Records for this task →
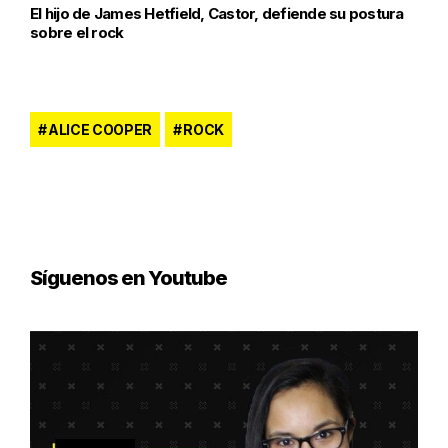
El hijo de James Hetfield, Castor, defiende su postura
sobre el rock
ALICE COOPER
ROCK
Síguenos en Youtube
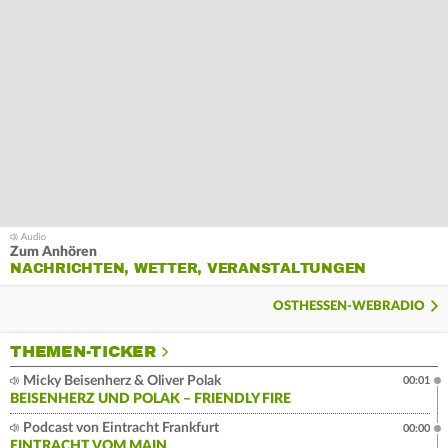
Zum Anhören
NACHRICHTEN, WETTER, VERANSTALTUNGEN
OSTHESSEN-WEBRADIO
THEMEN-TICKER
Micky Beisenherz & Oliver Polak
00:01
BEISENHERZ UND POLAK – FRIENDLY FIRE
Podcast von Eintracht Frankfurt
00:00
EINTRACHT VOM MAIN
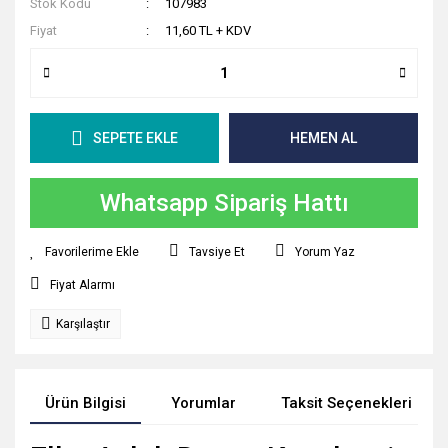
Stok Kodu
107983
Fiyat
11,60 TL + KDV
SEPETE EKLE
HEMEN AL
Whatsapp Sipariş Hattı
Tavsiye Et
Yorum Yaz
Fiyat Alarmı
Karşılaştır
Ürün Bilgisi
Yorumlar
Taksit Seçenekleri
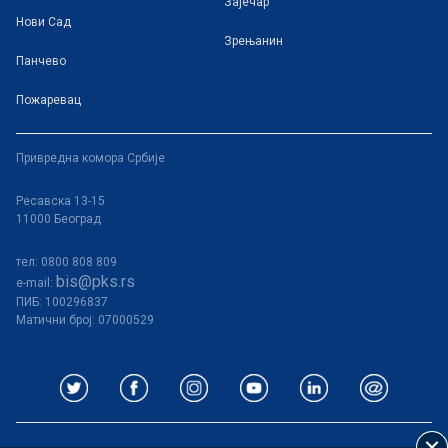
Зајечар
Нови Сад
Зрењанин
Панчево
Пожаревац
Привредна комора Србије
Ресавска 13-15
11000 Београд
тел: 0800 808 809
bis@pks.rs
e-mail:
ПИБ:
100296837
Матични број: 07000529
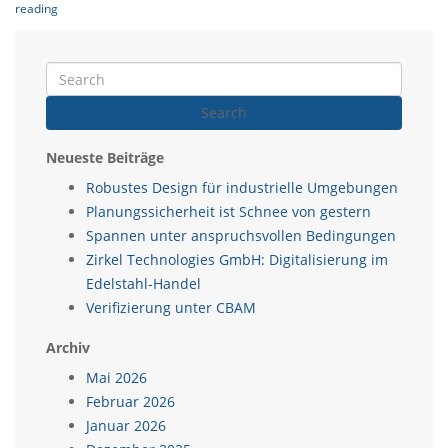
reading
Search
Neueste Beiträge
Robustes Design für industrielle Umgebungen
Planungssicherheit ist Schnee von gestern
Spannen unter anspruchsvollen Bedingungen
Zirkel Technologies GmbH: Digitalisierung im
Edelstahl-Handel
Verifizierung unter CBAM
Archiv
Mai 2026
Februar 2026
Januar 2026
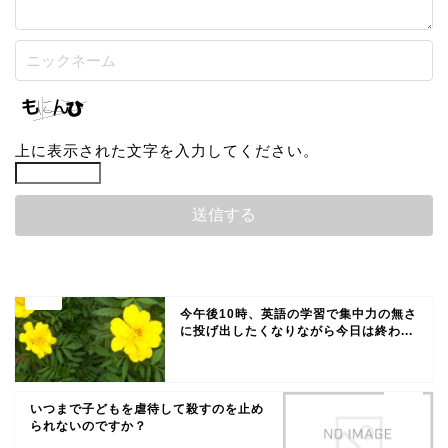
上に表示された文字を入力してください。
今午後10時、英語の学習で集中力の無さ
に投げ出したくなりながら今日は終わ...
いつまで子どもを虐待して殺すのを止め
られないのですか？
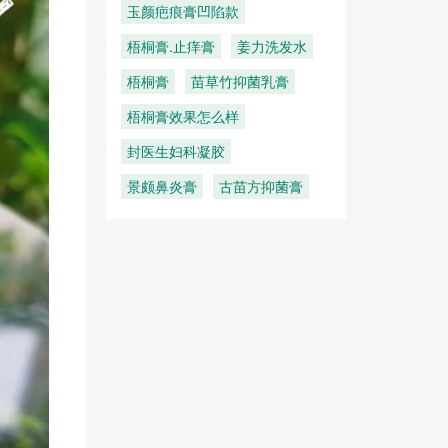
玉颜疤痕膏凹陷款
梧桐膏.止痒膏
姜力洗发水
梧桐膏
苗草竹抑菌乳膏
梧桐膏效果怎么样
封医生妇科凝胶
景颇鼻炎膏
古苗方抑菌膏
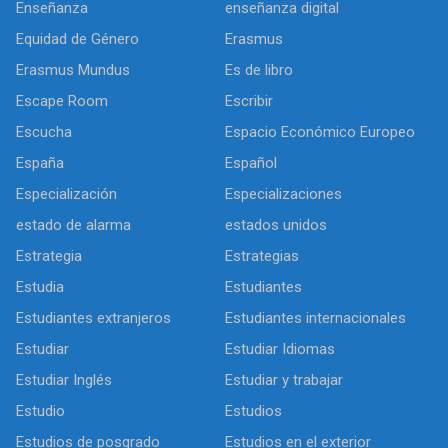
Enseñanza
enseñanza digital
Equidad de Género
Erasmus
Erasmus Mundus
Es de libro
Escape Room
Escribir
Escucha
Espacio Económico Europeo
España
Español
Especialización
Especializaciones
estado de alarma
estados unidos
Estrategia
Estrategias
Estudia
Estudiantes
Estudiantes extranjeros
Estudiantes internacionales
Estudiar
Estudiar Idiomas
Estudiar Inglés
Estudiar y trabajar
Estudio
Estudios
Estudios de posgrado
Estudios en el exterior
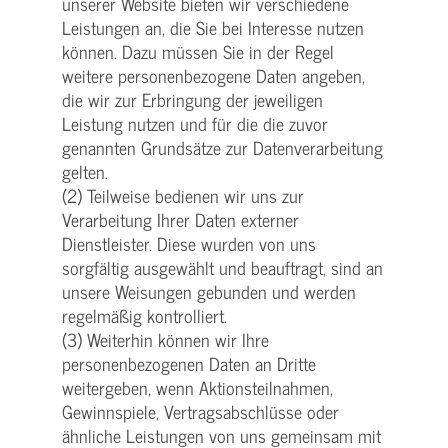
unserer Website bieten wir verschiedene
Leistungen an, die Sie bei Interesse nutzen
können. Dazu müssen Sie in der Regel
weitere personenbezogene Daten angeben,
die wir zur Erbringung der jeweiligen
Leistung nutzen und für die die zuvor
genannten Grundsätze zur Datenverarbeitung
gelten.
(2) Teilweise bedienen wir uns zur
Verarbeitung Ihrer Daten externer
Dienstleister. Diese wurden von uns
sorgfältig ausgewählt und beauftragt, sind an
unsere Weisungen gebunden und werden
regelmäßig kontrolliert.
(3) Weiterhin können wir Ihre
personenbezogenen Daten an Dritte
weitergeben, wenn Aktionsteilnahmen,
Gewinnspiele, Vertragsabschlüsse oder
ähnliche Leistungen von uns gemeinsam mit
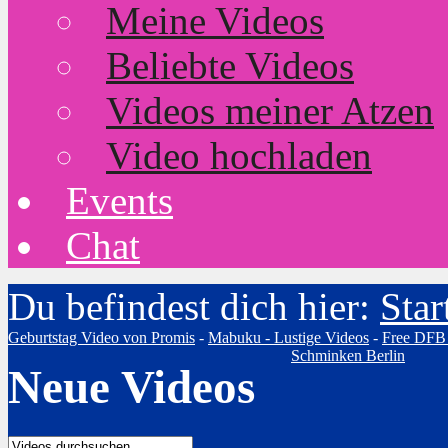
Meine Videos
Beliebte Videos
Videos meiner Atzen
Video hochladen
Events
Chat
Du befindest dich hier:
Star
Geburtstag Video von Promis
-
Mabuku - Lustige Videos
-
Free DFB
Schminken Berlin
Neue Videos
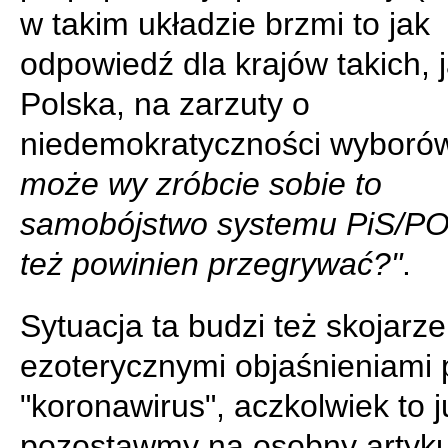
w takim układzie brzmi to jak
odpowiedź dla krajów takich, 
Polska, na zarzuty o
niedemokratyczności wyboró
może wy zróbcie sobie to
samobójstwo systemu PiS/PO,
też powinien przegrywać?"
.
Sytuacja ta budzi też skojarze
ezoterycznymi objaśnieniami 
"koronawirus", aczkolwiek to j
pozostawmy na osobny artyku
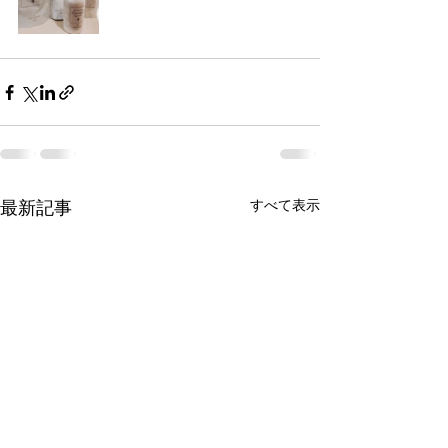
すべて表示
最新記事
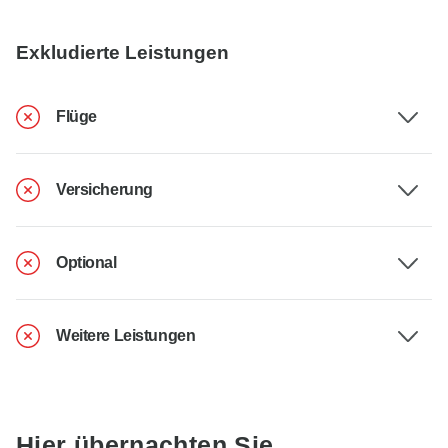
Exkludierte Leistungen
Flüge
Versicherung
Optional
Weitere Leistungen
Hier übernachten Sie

Problem →
If a picture falls within the span, leave it out, and reproduce exactly the lines from the one containing "aczkolwiek to j" through the end of the material, and no others.

Written answer →
"koronawirus", aczkolwiek to j
pozostawmy na osobny artyku
すべて表示
最新記事
Exkludierte Leistungen
Flüge
Versicherung
Optional
Weitere Leistungen
Hier übernachten Sie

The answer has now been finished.